Wer war Martin Luther?

... Gedanken zum Reformationstag

Gedanken zum Reformationstag

Ja, ja, wieder ein Feiertag. Wieder ein langes Wochenende mit Brückentag. Mehr gibt es nicht zu sagen? Oh doch. Und was Martin Luther damit zu tun hat? Nun, er war derjenige, dem Sie heute Ihren freien Tag verdanken. Ich stattdessen stelle mir die Frage: Was wäre Europa heute ohne Martin Luther? Denn ohne ihn wäre die europäische Kirche vermutlich heute noch einheitlich.

Der, der Europa auf göttlicher Ebene gespalten hat

Dass ausgerechnet das katholische Bayern den Reformationstag nicht feiert, ist klar. Warum sollten sie auch? Denn kein anderer als Martin Luther hat im späten Mittelalter die Römisch-katholische Kirche gespalten. Ein einziger Mann zog aus, kritisierte die wichtigste Lebensgrundlage der Menschen und wollte sogenannte Fehlentwicklungen bereinigen. Und schon begann er seine Reform, indem er sich ausgerechnet den Abend vor Allerheiligen aussuchte, um seine 95 Thesen an der Tür der Schlosskirche zu Wittenberg anzuschlagen.

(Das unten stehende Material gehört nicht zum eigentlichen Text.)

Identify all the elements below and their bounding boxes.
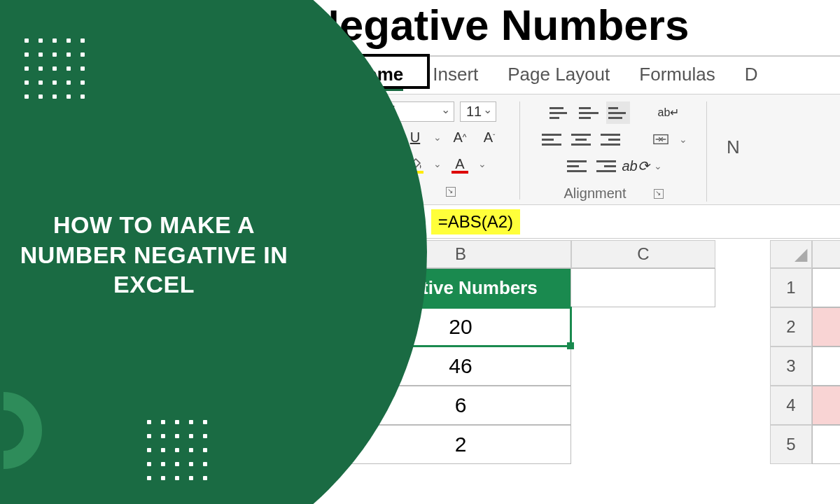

Halten wir kurz inne und überlegen, was es bedeutete, im Jahr 1517 die Kirche in ihren Fundamenten zu brechen und im gleichen Atemzug, ganz Europa zu spalten. In jener Zeit war König Heinricht VIII. Tudor an der Macht. Er leitete selbstbewusst das riesige Königreich England. In den vergangenen Jahrzehnten wurde das Königreich finanziell und politisch stabilisiert, auch wenn das Spätmittelalter noch immer von Feldzügen und Eroberungen gekennzeichnet war.

Einem Feldzug dieser Grössenordnung stand einem König zu, doch einem Gelehrten?

Gut, Luther war Theologieprofessor und seit seinen frühen Jahren mit der Religion verbunden. Doch reichte dies aus, um die europäische Kirche zu entzweien? In seinen Arbeiten beschäftigte sich Luther eingehend mit der Kirche, dem Alltag und der Bibel. Er kritisierte, dass es hinsichtlich dem geschriebenen Wort und der Praktizierung des Kirchenlebens Unterschiede gab, die er gern reformiert hätte. Sein Wunsch war es, zum Ursprung der Bibel zurückzukehren und die Kirche somit zu reformieren.

Ist mit Luther das Besserwisser-Gen geboren?

Bestimmte Fehler tauchen in der Geschichte wohl immer wieder auf. So hatte Luther, als er die 95 Thesen an die Kirchentür nagelte, eine öffentliche Diskussion im Sinn. Die in Latein verfassten Thesen waren an weitere Gelehrte gerichtet, doch statt dessen nahm die Geschichte der Reformation ihren Lauf. Blickt man zurück in die lange Historie, dann tauchen – vielleicht seit Luther – immer wieder Deutsche immenser ideologischer Kraft auf, um tief bis ins Mark Veränderungen herbeizuführen. Auch dann, wenn ein grosser Teil der Gesellschaft diese Entwicklung gar nicht wünscht oder noch nicht bereit dazu ist.

Etwas mehr Demut würde Deutschland deshalb gut tun. Einen Schritt zurücktreten, um auch anderen Menschen / Ländern den Vortritt zu lassen. Nicht immer auf die Vorreiterrolle pochen um andere mitzuziehen. Den Kopf neigen und innehalten, beobachten, zuhören und zuweilen auch der Natur ihren Lauf lassen. Denn nicht alles lässt sich kontrollieren und steuern. In diesem Sinne wünsche ich Ihnen einen besinnlichen Herbst.